The study is compelling for clearly demonstrating that leopards do not have to be directly targeted by hunters to affect their numbers. In fact, in the worst site documented by Henschel, leopards had local totemic value and were protected from hunting; but, overhunting of their prey was what likely led to their local extinction at that site.
“Philipp’s study is a sobering example of the ‘Empty Forest’ phenomenon.

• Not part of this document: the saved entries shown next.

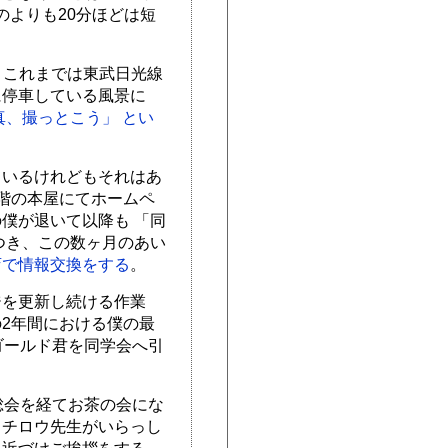
のよりも20分ほどは短
。これまでは東武日光線
に停車している風景に
真、撮っとこう」 とい
ているけれどもそれはあ
階の本屋にてホームペ
僕が退いて以降も 「同
つき、この数ヶ月のあい
店で情報交換をする
。
ジを更新し続ける作業
2年間における僕の最
ゴールド君を同学会へ引
総会を経てお茶の会にな
イチロウ先生がいらっし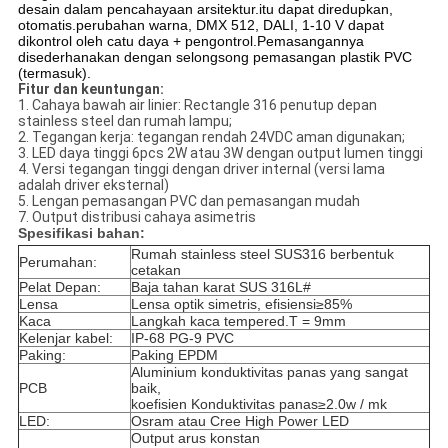
desain dalam pencahayaan arsitektur.itu dapat diredupkan,
otomatis.perubahan warna, DMX 512, DALI, 1-10 V dapat
dikontrol oleh catu daya + pengontrol.Pemasangannya
disederhanakan dengan selongsong pemasangan plastik PVC
(termasuk).
Fitur dan keuntungan:
1. Cahaya bawah air linier: Rectangle 316 penutup depan
stainless steel dan rumah lampu;
2. Tegangan kerja: tegangan rendah 24VDC aman digunakan;
3. LED daya tinggi 6pcs 2W atau 3W dengan output lumen tinggi
4. Versi tegangan tinggi dengan driver internal (versi lama
adalah driver eksternal)
5. Lengan pemasangan PVC dan pemasangan mudah
7. Output distribusi cahaya asimetris
Spesifikasi bahan:
Rumah stainless steel SUS316 berbentuk
Perumahan:
cetakan
Pelat Depan:
Baja tahan karat SUS 316L#
Lensa
Lensa optik simetris, efisiensi≥85%
Kaca
Langkah kaca tempered.T = 9mm
Kelenjar kabel:
IP-68 PG-9 PVC
Paking:
Paking EPDM
Aluminium konduktivitas panas yang sangat
PCB
baik,
koefisien Konduktivitas panas≥2.0w / mk
LED:
Osram atau Cree High Power LED
Output arus konstan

You can have intact, old growth forest that looks basically pristine but is so heavily hunted that there are few large mammals- and no top carnivores at all. It clearly demonstrates the necessity of strictly protected forests where absolutely no bushmeat exploitation occurs,” said Panthera President Luke Hunter, who co-authored the new paper. “Even well-managed logging concessions- those that prohibit their employees from hunting, and actually enforce those rules- can help leopards and their prey. The Congo Basin is one of the most important strongholds for leopards remaining in Africa; it is essential that we find ways to address the massive trade in bushmeat if we want to keep it that way.”